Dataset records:
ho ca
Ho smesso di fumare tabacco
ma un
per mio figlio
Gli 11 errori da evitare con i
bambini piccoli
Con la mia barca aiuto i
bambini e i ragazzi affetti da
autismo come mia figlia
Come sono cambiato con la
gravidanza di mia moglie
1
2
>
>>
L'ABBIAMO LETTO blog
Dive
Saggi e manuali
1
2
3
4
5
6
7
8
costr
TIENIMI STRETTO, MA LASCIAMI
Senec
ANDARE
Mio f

### DIRECTIONS
Please reproduce every record shown above, exactly as written.

### WRITTEN REPLY
ho ca
Ho smesso di fumare tabacco
ma un
per mio figlio
Gli 11 errori da evitare con i
bambini piccoli
Con la mia barca aiuto i
bambini e i ragazzi affetti da
autismo come mia figlia
Come sono cambiato con la
gravidanza di mia moglie
1
2
>
>>
L'ABBIAMO LETTO blog
Dive
Saggi e manuali
1
2
3
4
5
6
7
8
costr
TIENIMI STRETTO, MA LASCIAMI
Senec
ANDARE
Mio f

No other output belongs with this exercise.